*TASK INSTRUCTIONS*:
Please repeat, exactly and without pictures, the lines of the entries below that run from the one containing "экономия на 200 грамм." through the one containing "estrutura e transformá-la em algo mais do qu".

BEGIN EXTRACTED INFORMATION

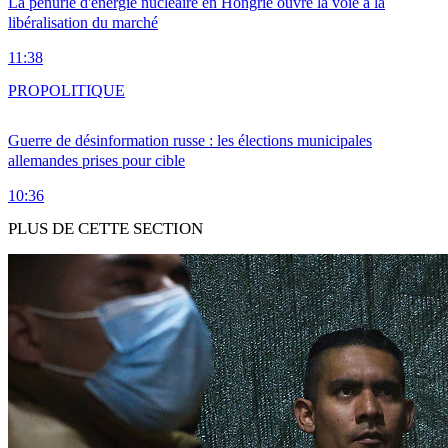
La pénurie d'énergie nucléaire en Hongrie ouvre la voie à la
libéralisation du marché
11:38
PRO
POLITIQUE
Guerre de désinformation russe : les élections municipales
allemandes prises pour cible
10:36
PLUS DE CETTE SECTION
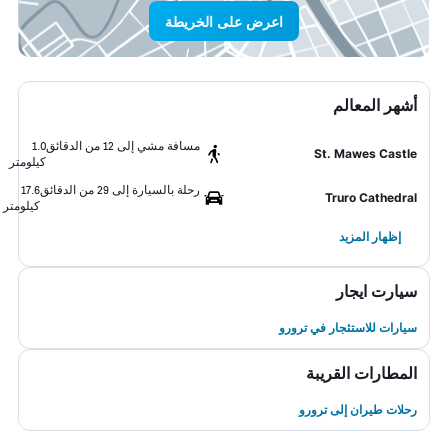
اعرض على الخريطة
أشهر المعالم
مسافة مشي إلى 12 من الدقائق
1.0
St. Mawes Castle
كيلومتر
رحلة بالسيارة إلى 29 من الدقائق
17.6
Truro Cathedral
كيلومتر
إظهار المزيد
سيارت ايجار
سيارات للاستئجار في ترورو
المطارات القريبة
رحلات طيران إلى ترورو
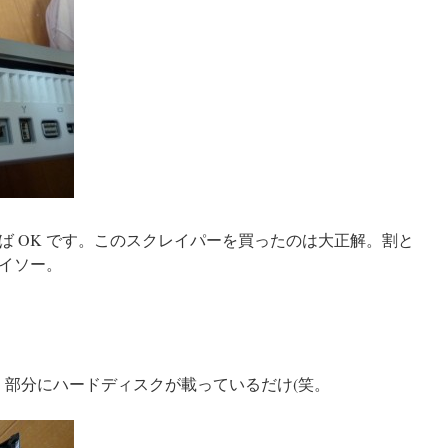
ば OK です。このスクレイパーを買ったのは大正解。割と
イソー。
トに DVD 部分にハードディスクが載っているだけ(笑。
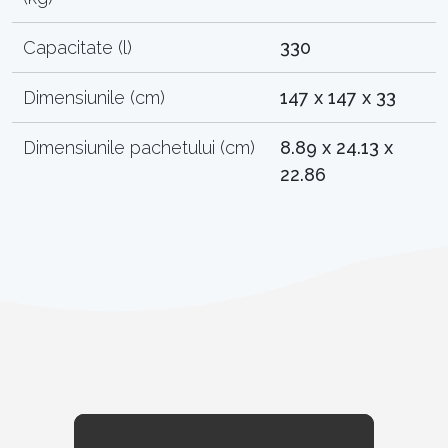
Capacitate (l)
330
Dimensiunile (cm)
147 x 147 x 33
Dimensiunile pachetului (cm)
8.89 x 24.13 x
22.86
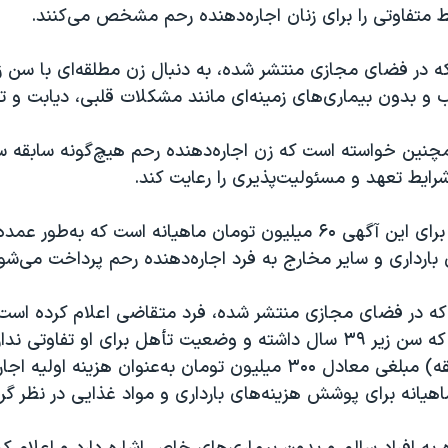
 متفاوتی را برای زنان اجاره‌دهنده رحم مشخص می‌کنند.
و بدون بیماری‌های زمینه‌ای مانند مشکلات قلبی، دیابت و تی
نین خواسته است که زن اجاره‌دهنده رحم هیچ‌گونه سابقه سق
رایط تعهد و مسئولیت‌پذیری را رعایت کند.
مبلغ پیشنهادی برای این آگهی ۶۰ میلیون تومان ماهیانه است که به‌
 بارداری و سایر مخارج به فرد اجاره‌دهنده رحم پرداخت می‌شو
که در فضای مجازی منتشر شده، فرد متقاضی اعلام کرده است 
مشابه به فردی که سن زیر ۳۹ سال داشته و وضعیت تأهل برای او تفاو
هیانه برای پوشش هزینه‌های بارداری و مواد غذایی در نظر گ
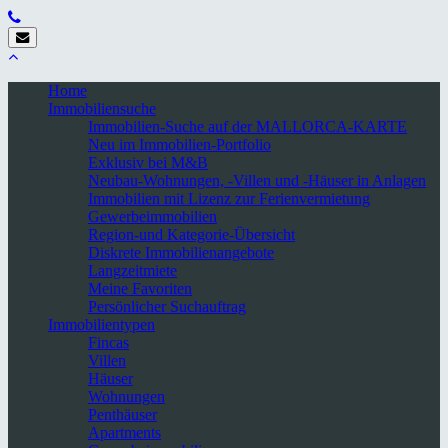
Home
Immobiliensuche
Immobilien-Suche auf der MALLORCA-KARTE
Neu im Immobilien-Portfolio
Exklusiv bei M&B
Neubau-Wohnungen, -Villen und -Häuser in Anlagen
Immobilien mit Lizenz zur Ferienvermietung
Gewerbeimmobilien
Region-und Kategorie-Übersicht
Diskrete Immobilienangebote
Langzeitmiete
Meine Favoriten
Persönlicher Suchauftrag
Immobilientypen
Fincas
Villen
Häuser
Wohnungen
Penthäuser
Apartments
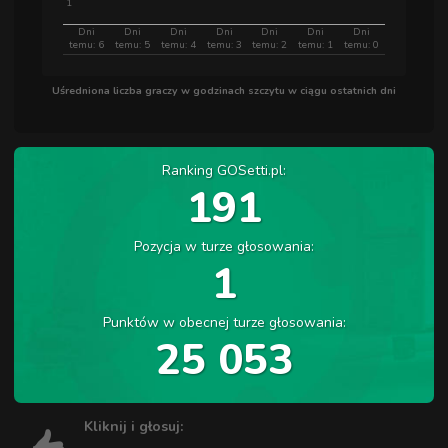
1
Dni
Dni
Dni
Dni
Dni
Dni
Dni
temu: 6
temu: 5
temu: 4
temu: 3
temu: 2
temu: 1
temu: 0
Uśredniona liczba graczy w godzinach szczytu w ciągu ostatnich dni
Ranking GOSetti.pl:
191
Pozycja w turze głosowania:
1
Punktów w obecnej turze głosowania:
25 053
Kliknij i głosuj:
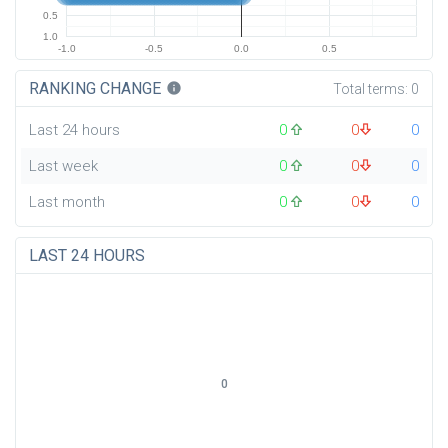
0.5
1.0
-1.0
-0.5
0.0
0.5
RANKING CHANGE
info
Total terms:
0
Last 24 hours
0
0
0
Last week
0
0
0
Last month
0
0
0
LAST 24 HOURS
0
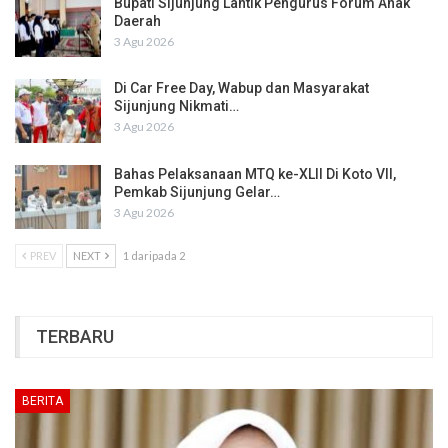
Bupati Sijunjung Lantik Pengurus Forum Anak
Daerah
3 Agu 2026
Di Car Free Day, Wabup dan Masyarakat
Sijunjung Nikmati…
3 Agu 2026
Bahas Pelaksanaan MTQ ke-XLII Di Koto VII,
Pemkab Sijunjung Gelar…
3 Agu 2026
PREV
NEXT
1 daripada 2
TERBARU
BERITA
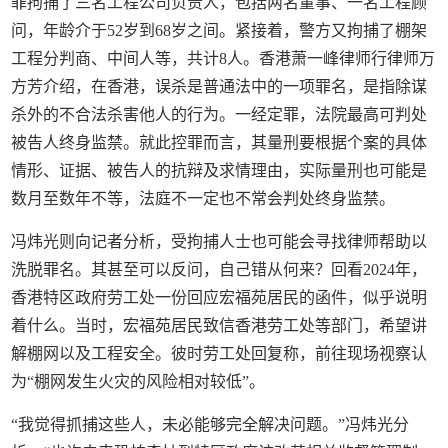
罪拘捕了三名工程公司负责人，包括两名董事、一名工程顾
问，年龄介于52岁到68岁之间。紧接着，警方又拘捕了棚架
工程分判商、中间人等，共计8人。香港萧一峰律师行律师万
方芳介绍，在香港，误杀是普通法中的一项罪名，是指除谋
杀外的不合法杀害他人的行为。一经定罪，法院最高可判处
被告人终身监禁。就此控罪而言，其量刑要根据个案的具体
情形、证据、被告人的抗辩及求情理由，实际量刑也可能是
数月至数年不等，法庭不一定也不常会判处终身监禁。
冯炜光则向记者分析，受拘捕人士也可能会寻找律师帮助以
洗脱罪名。其甚至可以反问，自己错从何来？回看2024年，
香港特区政府劳工处一份回应宏福苑居民的函件，似乎说明
着什么。当时，宏福苑居民致信香港劳工处等部门，希望讲
解棚网以及工程安全。彼时劳工处回复称，前往现场视察认
为“棚网发生火灾的风险相对较低”。
“我觉得抓捕这些人，未必能够完全解决问题。”冯炜光分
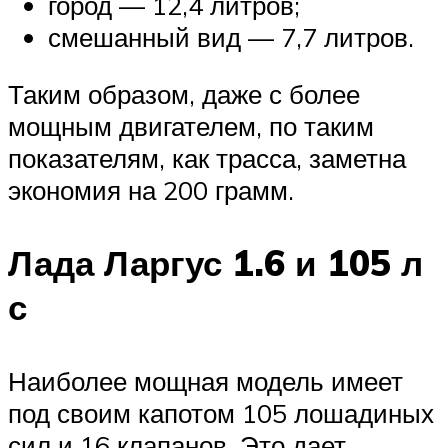
город — 12,4 литров;
смешанный вид — 7,7 литров.
Таким образом, даже с более
мощным двигателем, по таким
показателям, как трасса, заметна
экономия на 200 грамм.
Лада Ларгус 1.6 и 105 л
с
Наиболее мощная модель имеет
под своим капотом 105 лошадиных
сил и 16 клапанов. Это дает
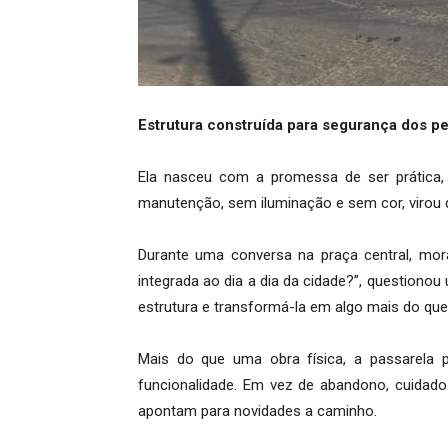
Estrutura construída para segurança dos p
Ela nasceu com a promessa de ser prática, 
manutenção, sem iluminação e sem cor, virou
Durante uma conversa na praça central, mor
integrada ao dia a dia da cidade?”, questiono
estrutura e transformá-la em algo mais do qu
Mais do que uma obra física, a passarela 
funcionalidade. Em vez de abandono, cuidado
apontam para novidades a caminho.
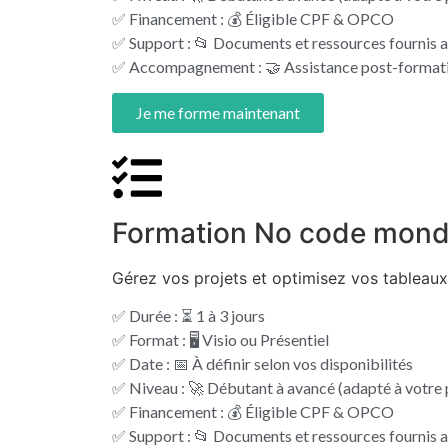
✅ Financement : 💰 Éligible CPF & OPCO
✅ Support : 📂 Documents et ressources fournis a
✅ Accompagnement : 🤝 Assistance post-formati
Je me forme maintenant
Formation No code mon
Gérez vos projets et optimisez vos tablea
✅ Durée : ⏳ 1 à 3 jours
✅ Format : 🖥️ Visio ou Présentiel
✅ Date : 📅 À définir selon vos disponibilités
✅ Niveau : 🚀 Débutant à avancé (adapté à votre p
✅ Financement : 💰 Éligible CPF & OPCO
✅ Support : 📂 Documents et ressources fournis a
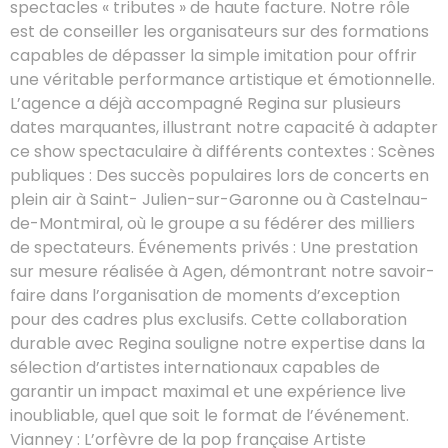
spectacles « tributes » de haute facture. Notre rôle
est de conseiller les organisateurs sur des formations
capables de dépasser la simple imitation pour offrir
une véritable performance artistique et émotionnelle.
L’agence a déjà accompagné Regina sur plusieurs
dates marquantes, illustrant notre capacité à adapter
ce show spectaculaire à différents contextes : Scènes
publiques : Des succès populaires lors de concerts en
plein air à Saint- Julien-sur-Garonne ou à Castelnau-
de-Montmiral, où le groupe a su fédérer des milliers
de spectateurs. Événements privés : Une prestation
sur mesure réalisée à Agen, démontrant notre savoir-
faire dans l’organisation de moments d’exception
pour des cadres plus exclusifs. Cette collaboration
durable avec Regina souligne notre expertise dans la
sélection d’artistes internationaux capables de
garantir un impact maximal et une expérience live
inoubliable, quel que soit le format de l’événement.
Vianney : L’orfèvre de la pop française Artiste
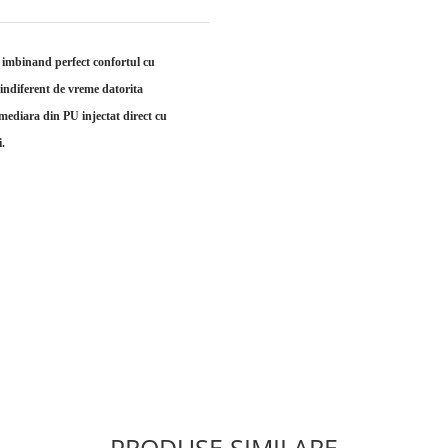
imbinand perfect confortul cu
indiferent de vreme datorita
mediara din PU injectat direct cu
i.
PRODUSE SIMILARE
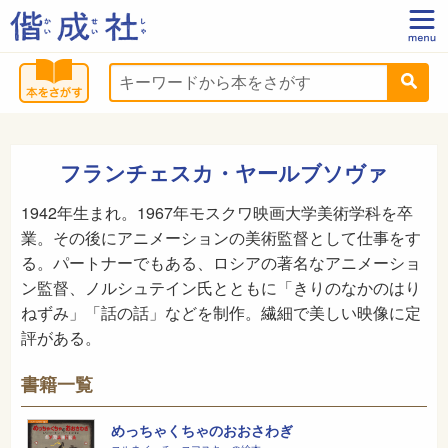
フランチェスカ・ヤールブソヴァ
1942年生まれ。1967年モスクワ映画大学美術学科を卒
業。その後にアニメーションの美術監督として仕事をす
る。パートナーでもある、ロシアの著名なアニメーショ
ン監督、ノルシュテイン氏とともに「きりのなかのはり
ねずみ」「話の話」などを制作。繊細で美しい映像に定
評がある。
書籍一覧
めっちゃくちゃのおおさわぎ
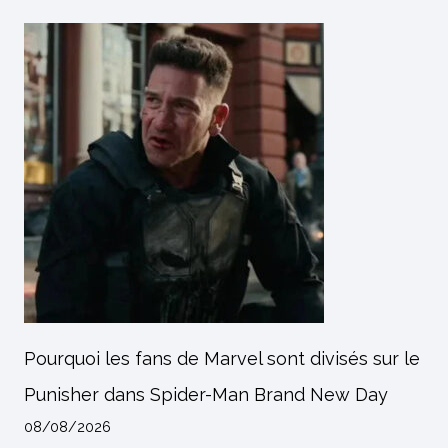
Pourquoi les fans de Marvel sont divisés sur le
Punisher dans Spider-Man Brand New Day
08/08/2026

END EXTRACTED INFORMATION

*OUTPUT FOR THIS EXERCISE*:
экономия на 200 грамм.
Лада Ларгус 1.6 и 105 л
с
Наиболее мощная модель имеет
под своим капотом 105 лошадиных
сил и 16 клапанов. Это дает
Estrutura construída para segurança dos p
Ela nasceu com a promessa de ser prática, 
manutenção, sem iluminação e sem cor, virou
Durante uma conversa na praça central, mor
integrada ao dia a dia da cidade?”, questiono
estrutura e transformá-la em algo mais do qu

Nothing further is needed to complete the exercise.